Installing rain gardens helps to slow the flow of stormwater runoff, reducing the amount of pollution from reaching streams, lakes, ponds and oceans. These are just one of the ways that Columbia Association (CA) is protecting and restoring Columbia’s watersheds, and it’s something residents can do on their own land, as well.
A rain garden involves strategically planting and placing a combination of plants and river rocks to filter water and slowly release it into the ground. While there are several rain gardens in Columbia’s open spaces installed by CA, it is also important for Columbia residents to get involved by having rain gardens on their property. To assist in this effort, CA has established its Rain Garden Cost Share Program.
Using a grant funded by the Maryland Department of Natural Resources, CA will pay 75 percent of the installation cost of a rain garden for interested residents in the villages of Owen Brown, Long Reach and Wilde Lake.
Duane St.

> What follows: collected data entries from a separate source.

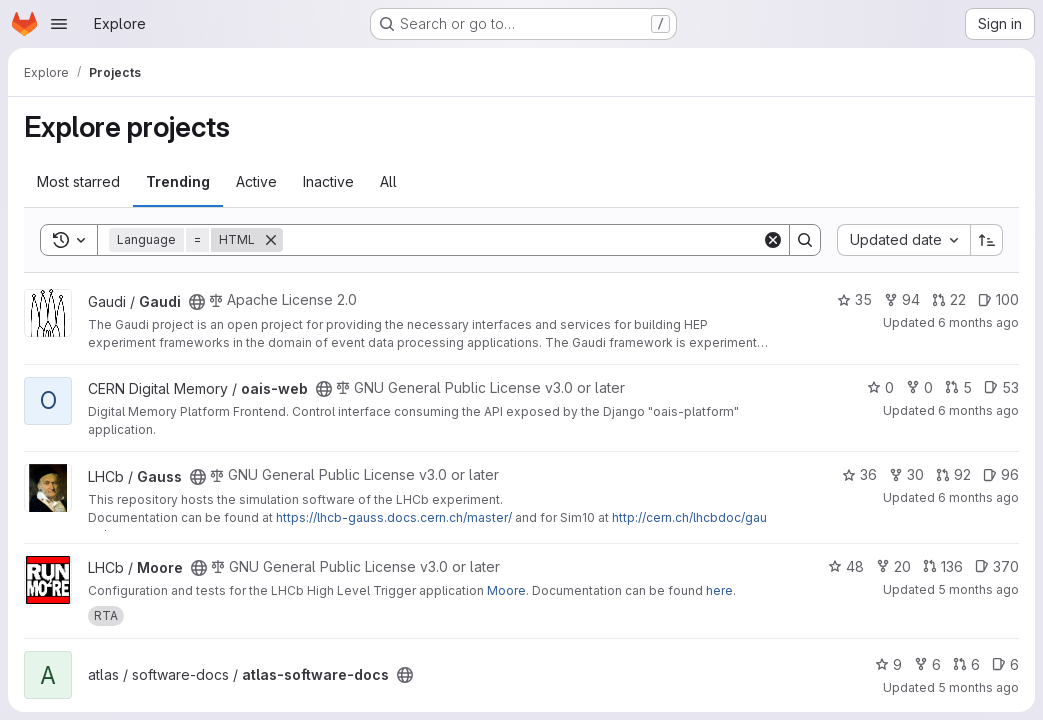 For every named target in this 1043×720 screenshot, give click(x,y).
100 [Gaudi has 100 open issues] (998, 299)
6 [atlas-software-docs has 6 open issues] (1005, 664)
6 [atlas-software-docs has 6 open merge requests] (966, 664)
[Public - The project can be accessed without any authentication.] (197, 302)
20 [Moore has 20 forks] (893, 566)
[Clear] (773, 240)
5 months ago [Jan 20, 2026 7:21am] (978, 589)
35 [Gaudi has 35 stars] (854, 299)
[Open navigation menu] (59, 24)
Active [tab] (256, 181)
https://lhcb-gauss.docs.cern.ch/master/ (394, 517)
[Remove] (271, 240)
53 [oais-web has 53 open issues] (1001, 387)
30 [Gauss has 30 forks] (906, 474)
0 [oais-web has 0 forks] (919, 387)
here (719, 590)
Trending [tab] (178, 181)
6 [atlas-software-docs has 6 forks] (927, 664)
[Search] (522, 240)
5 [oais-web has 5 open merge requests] (958, 387)
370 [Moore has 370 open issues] (997, 566)
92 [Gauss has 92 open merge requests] (953, 474)
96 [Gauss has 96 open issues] (1001, 474)
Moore (506, 590)
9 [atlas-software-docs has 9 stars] (888, 664)
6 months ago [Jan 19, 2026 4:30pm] (978, 410)
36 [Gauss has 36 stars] (859, 474)
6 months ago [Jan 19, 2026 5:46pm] (978, 497)
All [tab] (388, 181)
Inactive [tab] (328, 181)
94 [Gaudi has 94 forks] (902, 299)
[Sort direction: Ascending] (987, 240)
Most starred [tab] (78, 181)
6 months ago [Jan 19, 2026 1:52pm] (978, 322)
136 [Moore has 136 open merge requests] (943, 566)
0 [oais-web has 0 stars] (880, 387)
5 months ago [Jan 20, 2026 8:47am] (978, 687)
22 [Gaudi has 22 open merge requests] (949, 299)
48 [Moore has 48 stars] (846, 566) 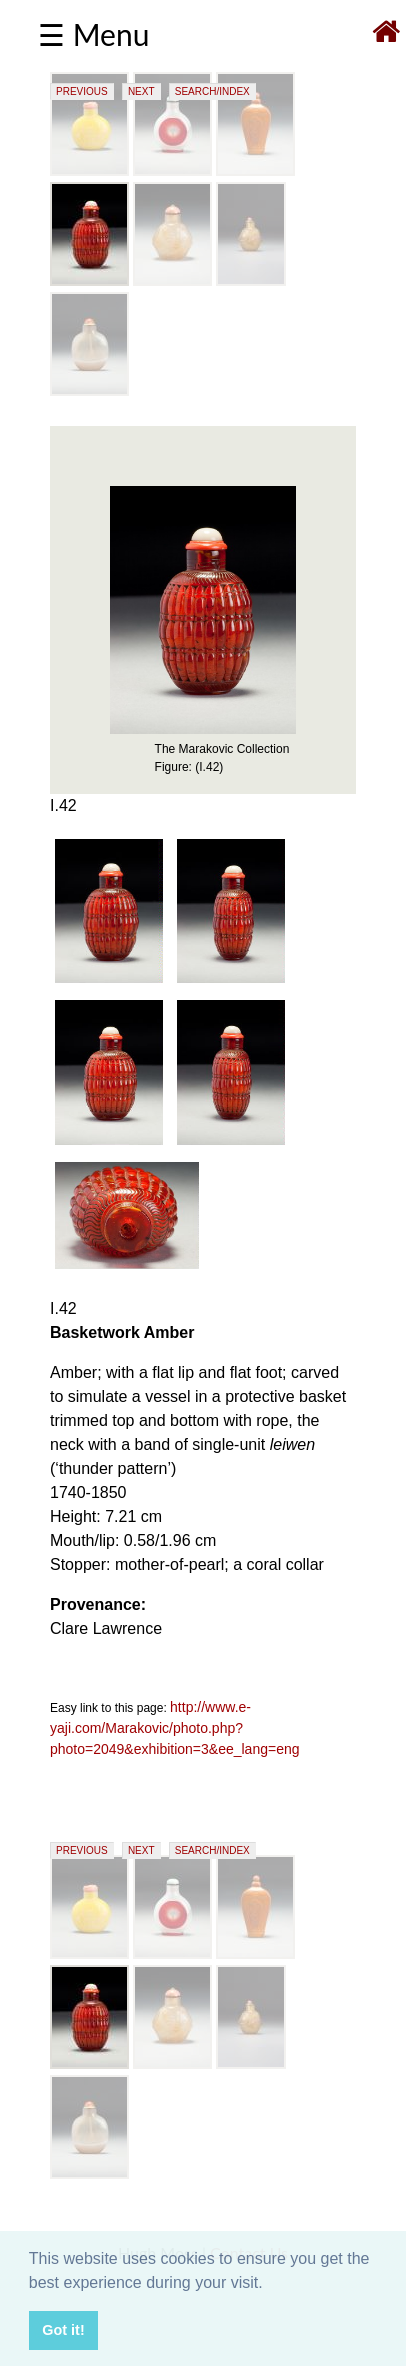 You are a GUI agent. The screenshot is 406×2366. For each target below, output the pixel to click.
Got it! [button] (63, 2330)
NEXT (141, 91)
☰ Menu (93, 34)
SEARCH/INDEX (212, 91)
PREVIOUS (82, 91)
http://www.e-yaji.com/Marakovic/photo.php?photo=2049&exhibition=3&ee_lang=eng (175, 1728)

Clair, a local blogger (hococonnect.blogspot.com) and resident of Owen Brown, recently had a rain garden installed through CA’s Rain Garden Cost Share Program. St. Clair said he had the garden installed “to enhance the beauty of my yard and help with a drainage problem after thunderstorms.”
“The problem starts with us. Our lawns contribute to the pollution of our lakes and the Chesapeake Bay,” he said. He added that the process of getting the garden installed was easy. “I have mentioned [rain garden installation] to many people directly and through my blog.”